29 de outubro de 2015
Pesquisadores de Salk esclarecem por que os movimentos de escovar em nossa pele peluda nos fazem coçar
Pesquisadores de Salk esclarecem por que os movimentos de escovar em nossa pele peluda nos fazem coçar
LA JOLLA – Um inseto pousa em seu braço, movendo os minúsculos pelos em sua pele apenas o suficiente para fazer você querer coçar. Pesquisadores do Salk Institute descobriram evidências de um caminho neural dedicado que transmite a sensação de coceira desencadeada por um toque tão leve.

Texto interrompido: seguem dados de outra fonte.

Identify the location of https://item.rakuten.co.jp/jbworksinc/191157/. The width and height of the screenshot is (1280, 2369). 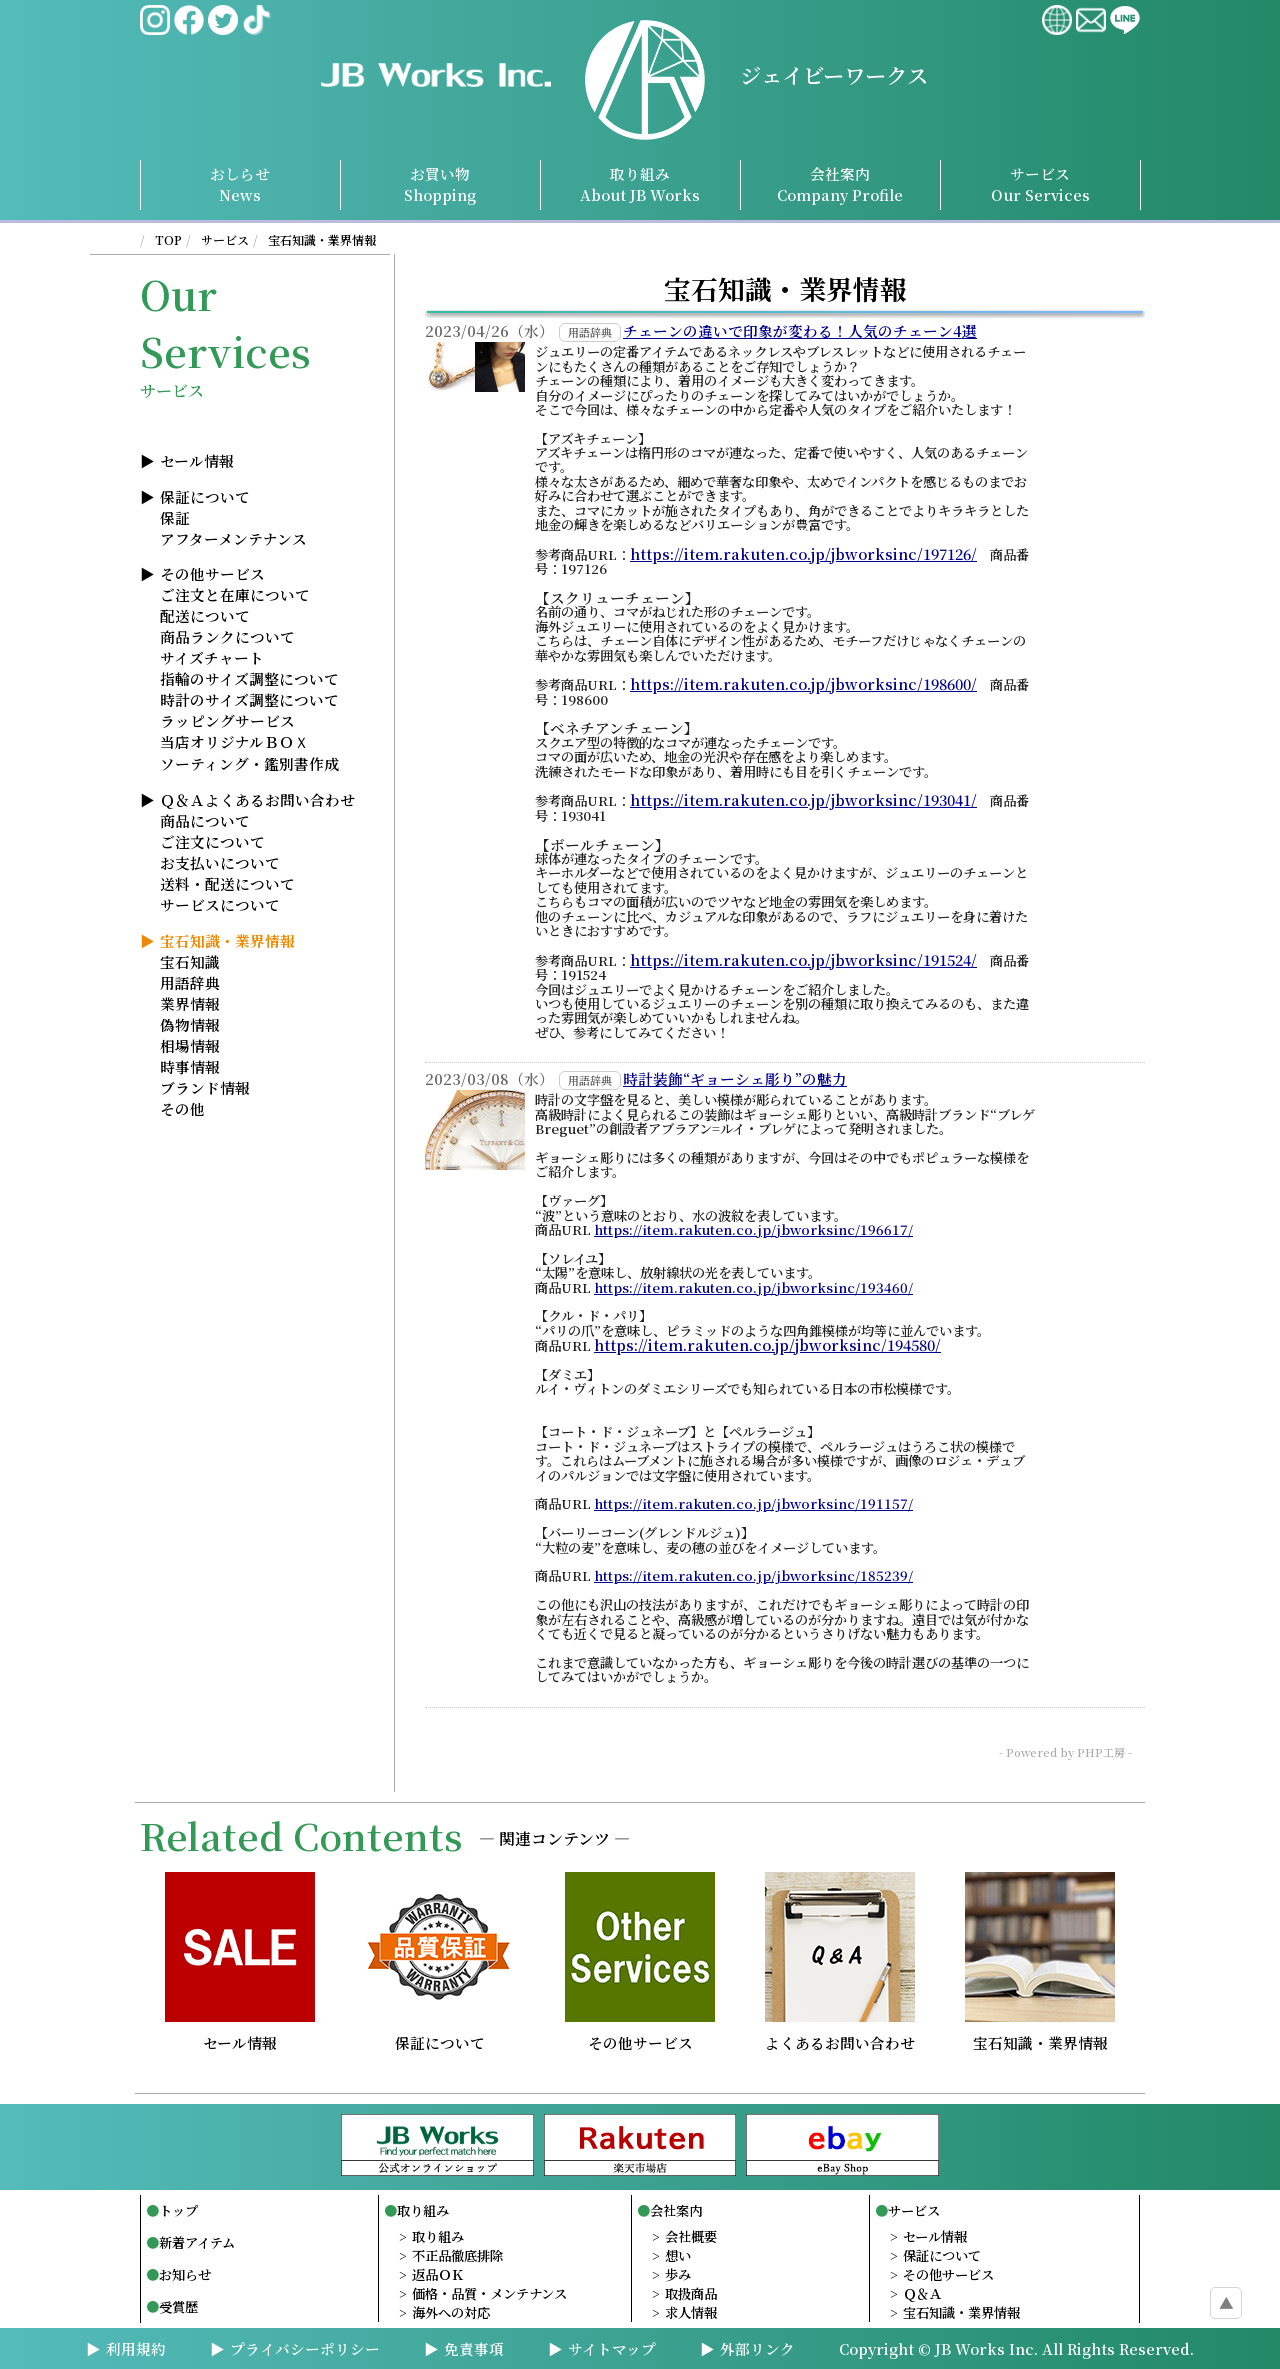
(753, 1504).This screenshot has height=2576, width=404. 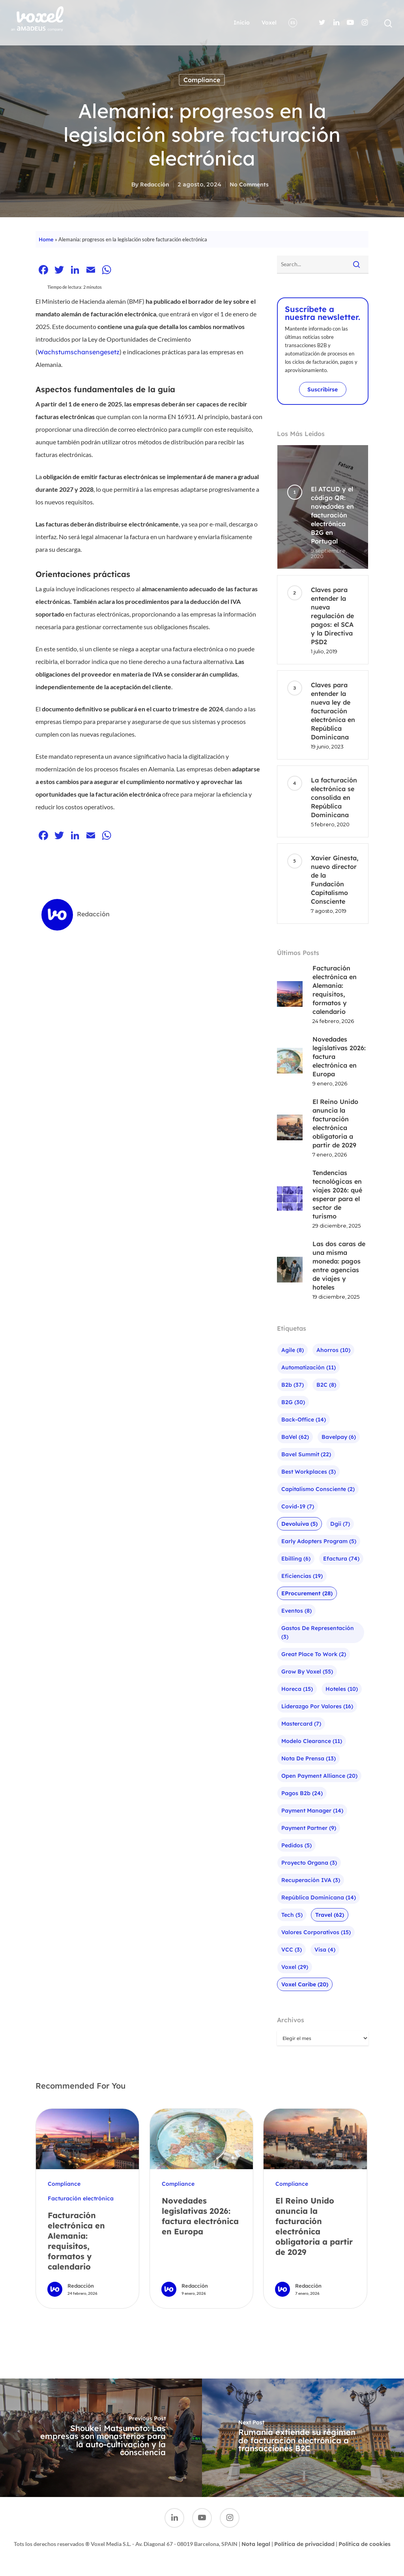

Surpreendentemente, os neurônios espinhais envolvidos na sensação de formigamento causada por um leve toque são diferentes daqueles que transmitem dor ou uma coceira 'química', esta última provocada por uma picada de mosquito ou uma ferida na pele em processo de cicatrização.
Publicado em 30 de outubro de 2015 na revista Ciência, os novos resultados fornecem informações sobre os mecanismos potenciais da coceira crônica, causada por uma variedade de condições, como eczema, neuropatia diabética, esclerose múltipla e certos tipos de câncer. Também pode ajudar a explicar por que algumas pessoas afetadas pela coceira não respondem aos medicamentos anti-histamínicos comumente usados.
Uma seção transversal da medula espinhal dorsal de um camundongo mostra a estreita relação entre interneurônios inibitórios expressando NPY (vermelho), com neurônios sensoriais de toque surgindo da pele peluda (verde).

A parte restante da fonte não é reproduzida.